EPA Urged to Ban Application of Antimicrobial Drugs on US Food Crops Amidst Superbug Concerns
A fresh legal petition from multiple health advocacy and agricultural labor coalitions is demanding the US environmental regulator to cease authorizing the application of antimicrobial agents on edible plants across the US, highlighting antibiotic-resistant spread and health risks to agricultural workers.
Farming Industry Applies Millions of Pounds of Antibiotic Crop Treatments
The agricultural sector applies around substantial volumes of antimicrobial and fungicidal treatments on American food crops every year, with many of these substances prohibited in international markets.
“Annually Americans are at elevated danger from harmful bacteria and diseases because human medicines are used on produce,” said an environmental health director.
Superbug Threat Creates Major Health Dangers
The excessive use of antimicrobial drugs, which are critical for treating human disease, as crop treatments on fruits and vegetables threatens population health because it can result in superbug bacteria. Similarly, overuse of antifungal pesticides can cause fungal infections that are more resistant with currently available medicines.
- Drug-resistant diseases impact about 2.8m people and result in about 35,000 mortalities each year.
- Health agencies have connected “therapeutically critical antimicrobials” authorized for pesticide use to antibiotic resistance, increased risk of staph infections and elevated threat of antibiotic-resistant staph.
Environmental and Health Impacts
Additionally, consuming drug traces on food can disturb the intestinal flora and raise the likelihood of chronic diseases. These chemicals also contaminate drinking water supplies, and are believed to damage insects. Typically low-income and Latino agricultural laborers are most exposed.

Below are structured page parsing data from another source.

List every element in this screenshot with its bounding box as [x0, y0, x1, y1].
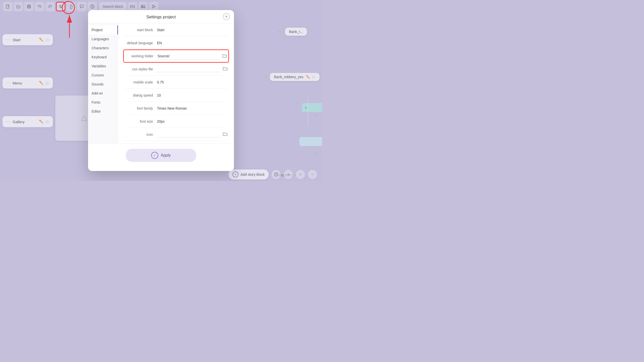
field-value-font-size: 20px — [157, 119, 228, 123]
field-label-font-size: font size — [124, 119, 157, 123]
modal-footer: ✓ Apply — [88, 144, 234, 171]
field-label-working-folder: working folder — [125, 54, 157, 58]
field-row-icon: icon — [124, 128, 228, 141]
css-styles-input[interactable] — [157, 66, 220, 72]
modal-content: start block Start default language EN wo… — [118, 23, 234, 144]
sidebar-item-editor[interactable]: Editor — [88, 107, 118, 116]
modal-header: Settings project ✕ — [88, 10, 234, 23]
field-row-dialog-speed: dialog speed 10 — [124, 89, 228, 102]
sidebar-item-variables[interactable]: Variables — [88, 62, 118, 71]
field-row-auto-save: Auto save Clear all save: — [124, 141, 228, 144]
sidebar-item-languages[interactable]: Languages — [88, 34, 118, 43]
sidebar-item-fonts[interactable]: Fonts — [88, 98, 118, 107]
field-value-font-family: Times New Roman — [157, 106, 228, 110]
field-row-start-block: start block Start — [124, 23, 228, 36]
field-label-mobile-scale: mobile scale — [124, 80, 157, 84]
apply-label: Apply — [161, 153, 171, 158]
field-value-default-language: EN — [157, 41, 228, 45]
icon-folder-icon[interactable] — [222, 131, 228, 138]
field-row-mobile-scale: mobile scale 0.75 — [124, 76, 228, 89]
modal-close-button[interactable]: ✕ — [223, 13, 230, 20]
working-folder-icon[interactable] — [222, 53, 227, 60]
icon-input[interactable] — [157, 131, 220, 138]
sidebar-item-cursors[interactable]: Cursors — [88, 71, 118, 80]
field-row-default-language: default language EN — [124, 36, 228, 50]
field-row-working-folder: working folder — [123, 50, 229, 63]
field-value-mobile-scale: 0.75 — [157, 80, 228, 84]
field-row-css-styles: css styles file — [124, 63, 228, 76]
field-label-css-styles: css styles file — [124, 67, 157, 71]
field-label-font-family: font family — [124, 106, 157, 110]
css-folder-icon[interactable] — [222, 66, 228, 72]
apply-button[interactable]: ✓ Apply — [126, 149, 196, 162]
modal-title: Settings project — [146, 15, 176, 19]
field-label-default-language: default language — [124, 41, 157, 45]
sidebar-item-sounds[interactable]: Sounds — [88, 80, 118, 89]
working-folder-input[interactable] — [157, 53, 220, 59]
sidebar-item-keyboard[interactable]: Keyboard — [88, 53, 118, 62]
field-row-font-size: font size 20px — [124, 115, 228, 128]
field-value-dialog-speed: 10 — [157, 93, 228, 97]
settings-modal: Settings project ✕ Project Languages Cha… — [88, 10, 234, 171]
field-label-dialog-speed: dialog speed — [124, 93, 157, 97]
sidebar-item-project[interactable]: Project — [88, 25, 118, 34]
field-row-font-family: font family Times New Roman — [124, 102, 228, 115]
field-label-icon: icon — [124, 132, 157, 137]
sidebar-item-characters[interactable]: Characters — [88, 43, 118, 53]
modal-overlay: Settings project ✕ Project Languages Cha… — [0, 0, 322, 181]
modal-sidebar: Project Languages Characters Keyboard Va… — [88, 23, 118, 144]
modal-body: Project Languages Characters Keyboard Va… — [88, 23, 234, 144]
sidebar-item-addon[interactable]: Add-on — [88, 89, 118, 98]
apply-check-icon: ✓ — [151, 152, 158, 159]
field-value-start-block: Start — [157, 28, 228, 32]
field-label-start-block: start block — [124, 28, 157, 32]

Common Agricultural Antimicrobials and Agricultural Methods
Farms use antimicrobials because they destroy pathogens that can damage or wipe out plants. Among the most frequently used antimicrobial treatments is a common antibiotic, which is often used in healthcare. Estimates indicate up to 125,000 pounds have been used on US crops in a one year.
Agricultural Sector Lobbying and Regulatory Action
The formal request comes as the regulator faces demands to expand the application of medical antimicrobials. The citrus plant illness, carried by the insect pest, is severely affecting citrus orchards in Florida.
“I recognize their desperation because they’re in serious trouble, but from a broader standpoint this is certainly a obvious choice – it cannot happen,” Donley commented. “The key point is the massive challenges caused by spraying medical drugs on food crops greatly exceed the crop issues.”
Other Methods and Future Prospects
Experts suggest simple agricultural steps that should be implemented before antibiotics, such as increasing plant spacing, cultivating more hardy strains of plants and locating sick crops and promptly eliminating them to stop the pathogens from transmitting.
The legal appeal provides the EPA about half a decade to respond. Previously, the agency banned a chemical in response to a similar legal petition, but a judge reversed the regulatory action.
The regulator can implement a restriction, or has to give a reason why it refuses to. If the EPA, or a subsequent government, fails to respond, then the coalitions can sue. The legal battle could last many years.
“We are engaged in the long game,” the advocate stated.